Your reporting could change drastically in 2015, thanks to comprehensive APCs including associated smaller services.
In an attempt to streamline the Medicare payment system, CMS has introduced new bundled codes for outpatient services that will put the outpatient coding system in sync with inpatient diagnosis-related groups (DRGs). According to CMS’ proposed outpatient payment rule, the “comprehensive APCs” will be implemented starting Jan. 1, 2015.
At present, the basic payment unit on which providers are reimbursed in Medicare’s outpatient prospective payment system is the ambulatory payment classification, or APC. Some coding experts feel these new comprehensive bundled codes are like “mini-DRGs” because of their structure. The list includes larger bundles of services with no separate payment for additional items or services. The list of 28 “device dependent” comprehensive APCs covers procedures that include costly devices, such as orthopedic implants, implantable cardio-defibrillators, and stents.
The proposed payment rates differ for each proposed bundle. For example, pacemaker procedures will vary from $7,000 to $17,000, depending on the resources used. The more complex claims would reimburse providers more than $32,000, while reimbursement for intensive orthopedic surgeries, excluding those on the hands and feet, will pay about $11,000.
Know the Provider’s Perspective
“If the (bundled) payment rate is appropriate for all those itemized things sitting on the claim, people will feel OK with the notion of a comprehensive APC,” said Jugna Shah, president and founder of Nimitt Consulting, a firm that works with hospitals and providers on inpatient and outpatient payment issues.
But there are some concerns as well. According to Pam Kassing, senior economic adviser for the American College of Radiology, two comprehensive APCs that involve endovascular revascularization—a procedure to clear artery blockages—represent 85% of all imaging services that would be packaged under the new codes. “There is a lot of imaging involved in those APCs,” she said, and radiologists should not be skimmed off the top.

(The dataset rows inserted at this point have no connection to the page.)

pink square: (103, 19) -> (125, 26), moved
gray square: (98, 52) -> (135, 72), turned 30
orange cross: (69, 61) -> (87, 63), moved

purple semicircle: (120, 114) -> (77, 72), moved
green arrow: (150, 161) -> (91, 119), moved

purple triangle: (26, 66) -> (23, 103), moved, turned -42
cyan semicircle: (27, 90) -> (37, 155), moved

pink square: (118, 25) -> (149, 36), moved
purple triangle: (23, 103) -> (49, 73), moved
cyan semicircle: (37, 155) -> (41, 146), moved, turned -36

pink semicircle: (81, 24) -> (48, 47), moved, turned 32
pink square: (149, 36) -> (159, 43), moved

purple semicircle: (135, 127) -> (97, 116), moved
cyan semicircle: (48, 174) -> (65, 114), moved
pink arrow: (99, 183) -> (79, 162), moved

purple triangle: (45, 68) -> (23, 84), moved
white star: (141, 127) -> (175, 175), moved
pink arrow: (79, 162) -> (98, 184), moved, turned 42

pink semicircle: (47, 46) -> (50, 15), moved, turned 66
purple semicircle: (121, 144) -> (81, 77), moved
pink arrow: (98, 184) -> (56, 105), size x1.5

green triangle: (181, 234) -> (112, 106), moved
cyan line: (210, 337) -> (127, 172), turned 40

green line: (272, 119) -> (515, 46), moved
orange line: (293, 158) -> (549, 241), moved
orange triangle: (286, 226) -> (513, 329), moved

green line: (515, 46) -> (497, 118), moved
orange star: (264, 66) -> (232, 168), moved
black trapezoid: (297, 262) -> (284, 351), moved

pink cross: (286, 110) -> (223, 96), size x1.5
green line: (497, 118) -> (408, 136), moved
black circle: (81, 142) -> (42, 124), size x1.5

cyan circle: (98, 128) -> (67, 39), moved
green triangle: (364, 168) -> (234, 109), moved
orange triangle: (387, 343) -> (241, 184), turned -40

Pay Heed to the Exceptions
There are some exceptions to the comprehensive APC policy. For example, Medicare will make separate payments for certain outpatient claims including ambulance services, pass-through drugs and devices, preventive services like cancer screening tests and diabetes tests, and self-administered drugs, likely because they are covered under other CMS benefits or are reimbursed under other payment methodologies.
Plan for Both Approaches to Payments in the Future
The drive for bundled outpatient services is not likely to ease up. As CMS sources confirmed in the Proposed CY 2015 Policy for Comprehensive APCs, “We may extend comprehensive payments to other procedures in future years as part of a broader packaging initiative.”
However, as the American Hospital Association and other groups analyze and submit comments to CMS, Shah suggests providers still annotate every outpatient service on their claims—even as bundled payments become part of the normal payment schedule.
“From an operational perspective, if we fast forward and all is finalized, there’s not a lot to do other than continue reporting every single service that you’ve rendered,” Shah said. “The second you stop reporting those line items, they don’t exist on the claims anymore. That is the absolute worst thing that providers could do.”